Given records:
· · · ·
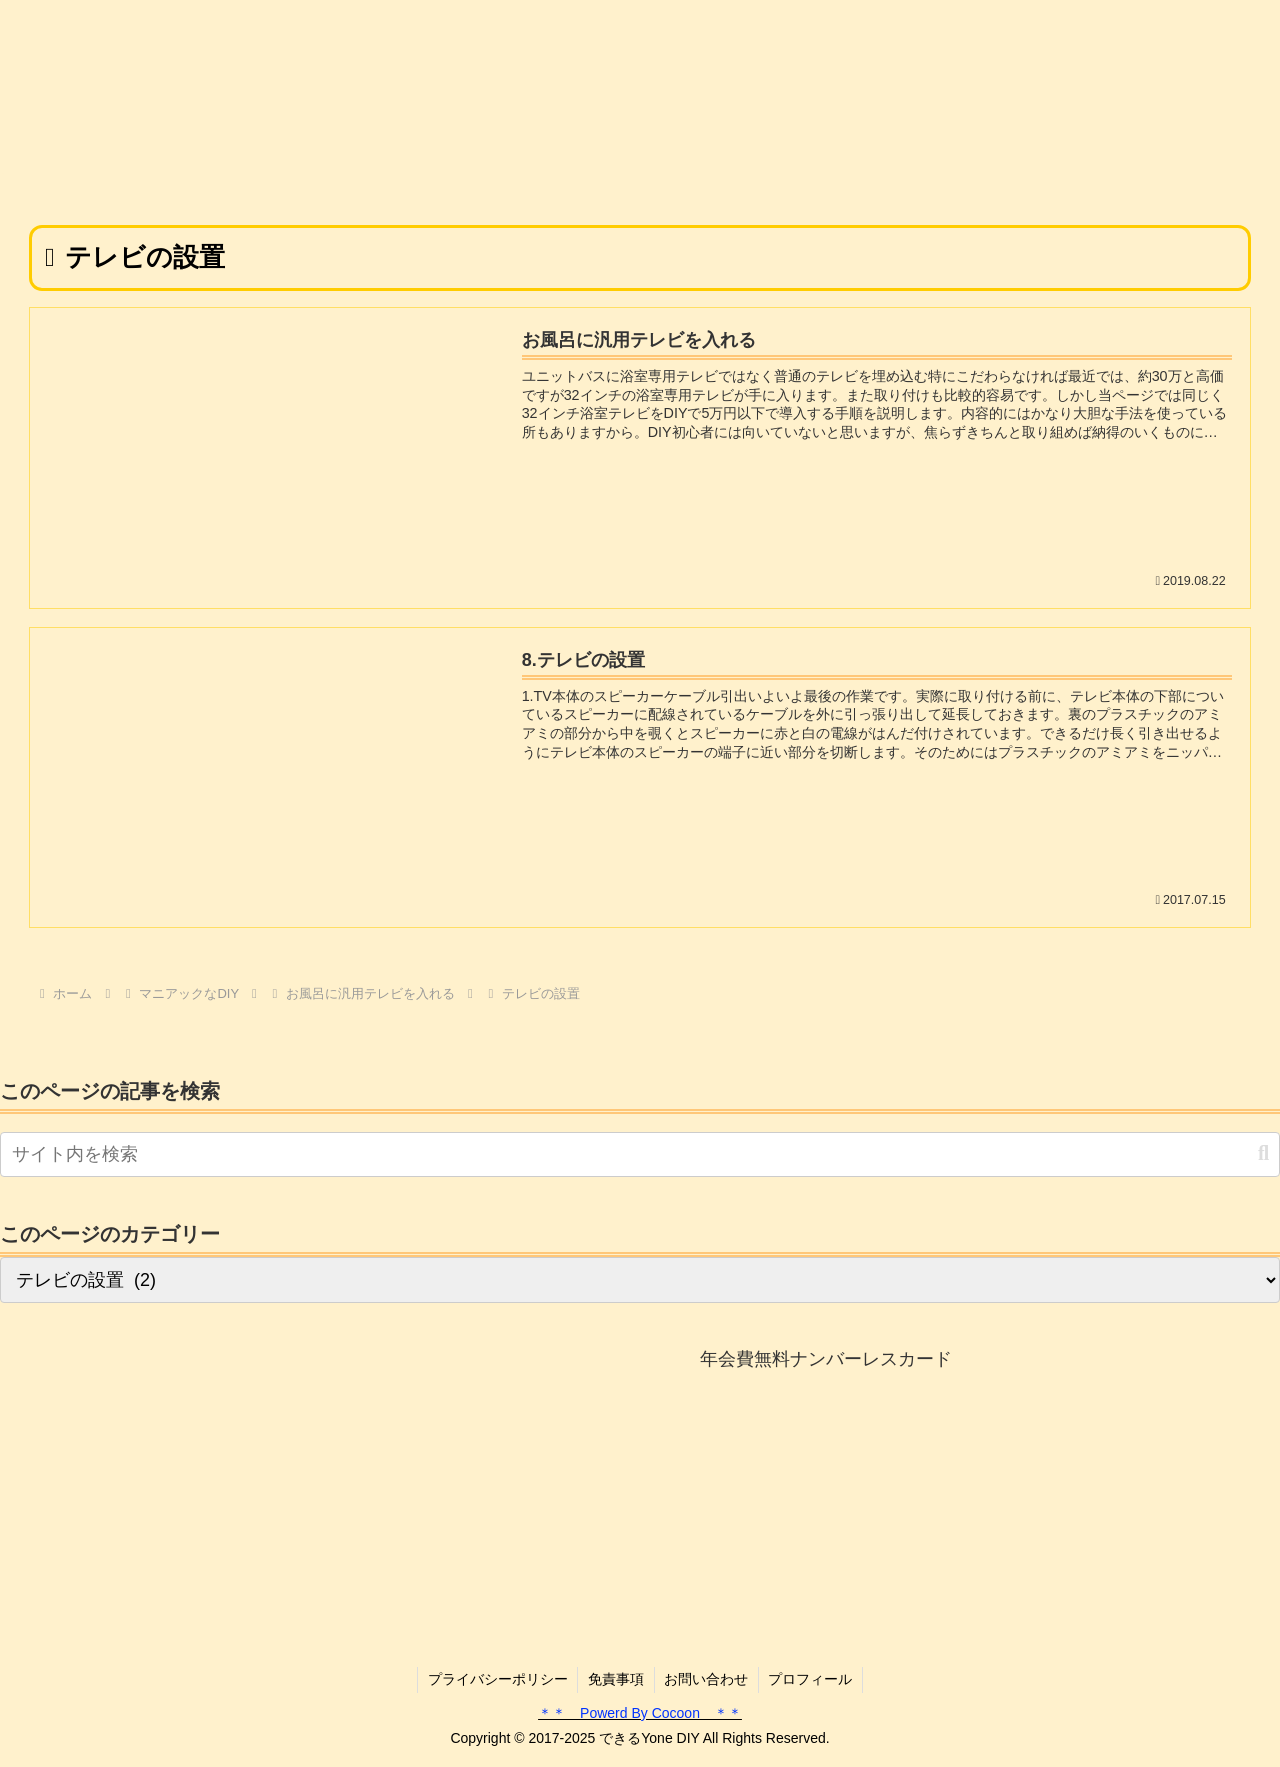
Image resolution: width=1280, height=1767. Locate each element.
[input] (640, 1154)
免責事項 (616, 1680)
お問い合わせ (707, 1680)
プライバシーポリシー (497, 1680)
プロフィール (812, 1680)
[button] (1263, 1153)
· · · ·
Problem statement: Full transcription of the material, exact in every line, without images.

Response area:
Image resolution: width=1280, height=1767. Locate each element.
[input] (640, 1154)
免責事項 (616, 1680)
お問い合わせ (707, 1680)
プライバシーポリシー (497, 1680)
プロフィール (812, 1680)
[button] (1263, 1153)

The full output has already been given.